• Your task
Starting at the top of the records below, write out each line exactly as it stands, stopping after the line with "Company parties"; exclude the pictures.
*** Opening of Data excerpts ***
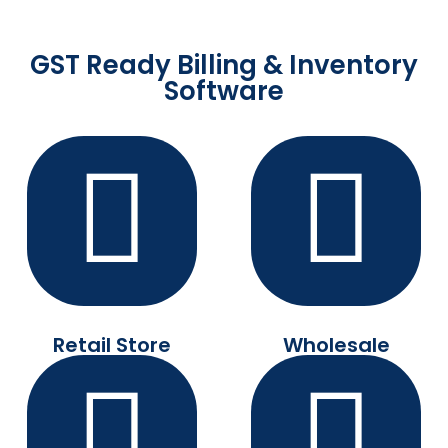
GST Ready Billing & Inventory
Software
Retail Store
Wholesale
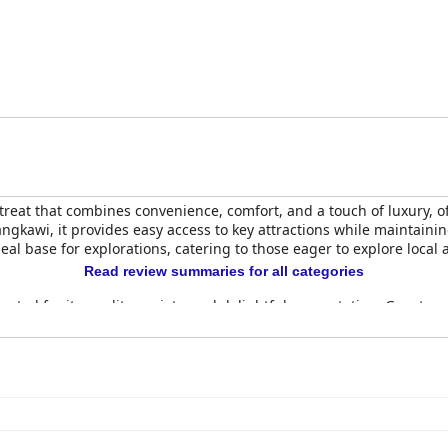
etreat that combines convenience, comfort, and a touch of luxury,
 Langkawi, it provides easy access to key attractions while maintai
ideal base for explorations, catering to those eager to explore local 
Read review summaries for all categories
brated for its quality, variety, and delightful presentation. Guests
Highlighted items such as banana pancakes have garnered specific 
els. Despite occasional slow service, the friendly staff and comfort
cable cleanliness, spaciousness, and modern design. The decor is 
 amenities. Though some rooms are considered small, the generou
he cleanliness and elegant decor create a welcoming atmosphere th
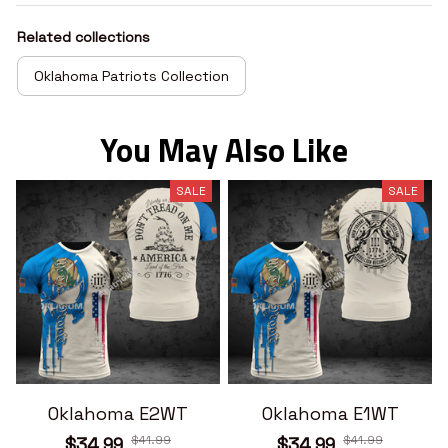
Related collections
Oklahoma Patriots Collection
You May Also Like
SALE
SALE
Oklahoma E2WT
Oklahoma E1WT
$41.99
$41.99
$34.99
$34.99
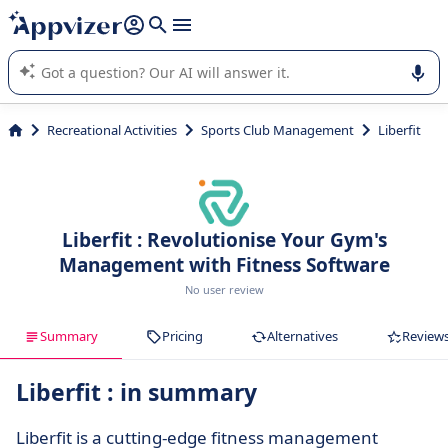
it (several lines with
shift + enter
).
Appvizer's AI guides you in the use or selection of enterprise
SaaS software.
Recreational Activities
Sports Club Management
Liberfit
Liberfit : Revolutionise Your Gym's
Management with Fitness Software
No user review
Summary
Pricing
Alternatives
Review
Liberfit : in summary
Liberfit is a cutting-edge fitness management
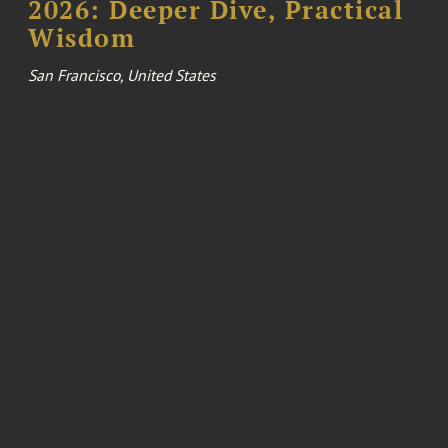
2026: Deeper Dive, Practical
Wisdom
San Francisco, United States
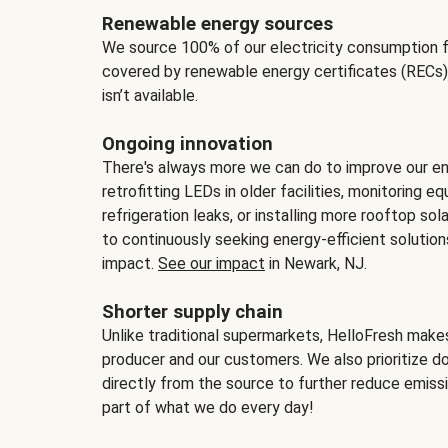
Renewable energy sources
We source 100% of our electricity consumption f
covered by renewable energy certificates (RECs)
isn’t available.
Ongoing innovation
There's always more we can do to improve our en
retrofitting LEDs in older facilities, monitoring 
refrigeration leaks, or installing more rooftop s
to continuously seeking energy-efficient solutio
impact.
See our impact
in Newark, NJ.
Shorter supply chain
Unlike traditional supermarkets, HelloFresh mak
producer and our customers. We also prioritize d
directly from the source to further reduce emissi
part of what we do every day!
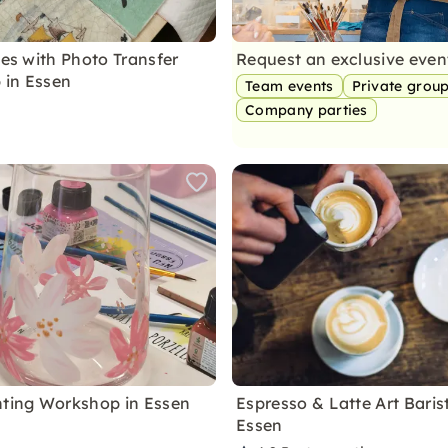
les with Photo Transfer
Request an exclusive eve
 in Essen
Team events
Private grou
Company parties
nting Workshop in Essen
Espresso & Latte Art Baris
Essen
*** Close of Data excerpts ***
• Written answer
GST Ready Billing & Inventory
Software
Retail Store
Wholesale
etreat that combines convenience, comfort, and a touch of luxury,
 Langkawi, it provides easy access to key attractions while maintai
ideal base for explorations, catering to those eager to explore local 
Read review summaries for all categories
brated for its quality, variety, and delightful presentation. Guests
Highlighted items such as banana pancakes have garnered specific 
els. Despite occasional slow service, the friendly staff and comfort
cable cleanliness, spaciousness, and modern design. The decor is 
 amenities. Though some rooms are considered small, the generou
he cleanliness and elegant decor create a welcoming atmosphere th
Related collections
Oklahoma Patriots Collection
You May Also Like
SALE
SALE
Oklahoma E2WT
Oklahoma E1WT
$41.99
$41.99
$34.99
$34.99
it (several lines with
shift + enter
).
Appvizer's AI guides you in the use or selection of enterprise
SaaS software.
Recreational Activities
Sports Club Management
Liberfit
Liberfit : Revolutionise Your Gym's
Management with Fitness Software
No user review
Summary
Pricing
Alternatives
Review
Liberfit : in summary
Liberfit is a cutting-edge fitness management
2026: Deeper Dive, Practical
Wisdom
San Francisco, United States
Renewable energy sources
We source 100% of our electricity consumption f
covered by renewable energy certificates (RECs)
isn’t available.
Ongoing innovation
There's always more we can do to improve our en
retrofitting LEDs in older facilities, monitoring 
refrigeration leaks, or installing more rooftop s
to continuously seeking energy-efficient solutio
impact.
See our impact
in Newark, NJ.
Shorter supply chain
Unlike traditional supermarkets, HelloFresh mak
producer and our customers. We also prioritize d
directly from the source to further reduce emissi
part of what we do every day!
les with Photo Transfer
Request an exclusive eve
 in Essen
Team events
Private grou
Company parties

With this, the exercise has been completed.